‘It was a bloodbath!’ As the alpaca dies, an enraged Geronimo supporter rages at the cops.


‘It was a bloodbath!’ As the alpaca dies, an enraged Geronimo supporter rages at the cops.

Liz Stacey, a GERONIMO fan, slammed police officials who intervened to take the alpaca from her Gloucestershire farm and ultimately execute it.

Geronimo After a stay of execution expired, the alpaca was removed from his South Gloucestershire home at 10.30 a.m. on Monday. Activist Liz Stacey, who was camped at the farm to protest DEFRA’s decision to kill the alpaca, called the cops’ action “brutal.” “The police arrived in force, it was totally disproportionate, with DEFRA officials,” Ms Stacey claimed.

“They were dead set on doing this awful atrocity. Geronimo couldn’t have had tuberculosis for years.

“On this farm, there is a healthy, happy animal. It was abhorrent, a very disproportionate use of force.”

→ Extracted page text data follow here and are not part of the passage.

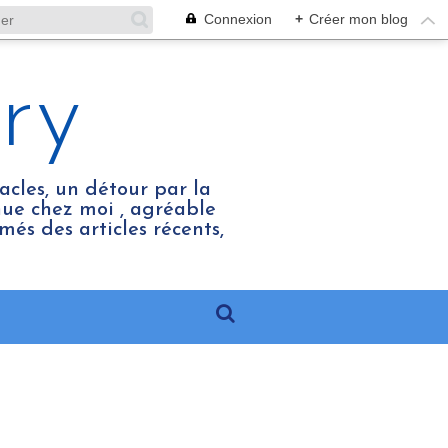
Connexion
+
Créer mon blog
ry
acles, un détour par la
enue chez moi , agréable
més des articles récents,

Ms. Stacey claimed she was brought to a police van and threatened with arrest for possessing a water gun, but she missed Geronimo being dragged away.

“I was in the back of the arrest vehicle,” she continued. I’m glad I didn’t notice it.

“It was horrible, he was herded into a corner. It was a harrowing experience.

“No animal should be handled that way, and it’s been a complete waste of an opportunity to eradicate tuberculosis for the sake of farmers and livestock in general.

“It was a complete waste of time.”

Geronimo was euthanized by Animal and Plant Health Agency (APHA) employees to stop the spread of bovine tuberculosis, according to DEFRA.

Geronimo had tested positive for bovine tuberculosis twice, and a destruction warrant had been issued for the animal, despite the fact that his owner Helen Macdonald believed the tests were false positives, and hundreds of people signed a petition opposing his killing.

Ms Macdonald has received compassion from Downing Street, with the Prime Minister’s official spokesperson saying: “It’s obviously incredibly distressing for someone to lose animals to TB, and that’s a situation that farmers tragically have to face.”

“Our hearts go out to Ms Macdonald and anybody else who has been touched by this dreadful disease.”

“This is a really sad circumstance, and our condolences remain with all those afflicted by this awful disease,” said Chief Veterinary Officer Christine Middlemiss.

“No one wants to have to cull diseased animals if it can be prevented, but we must follow scientific evidence and cull animals that have tested positive for bTB to prevent the disease from spreading.”Brinkwire Summary News”.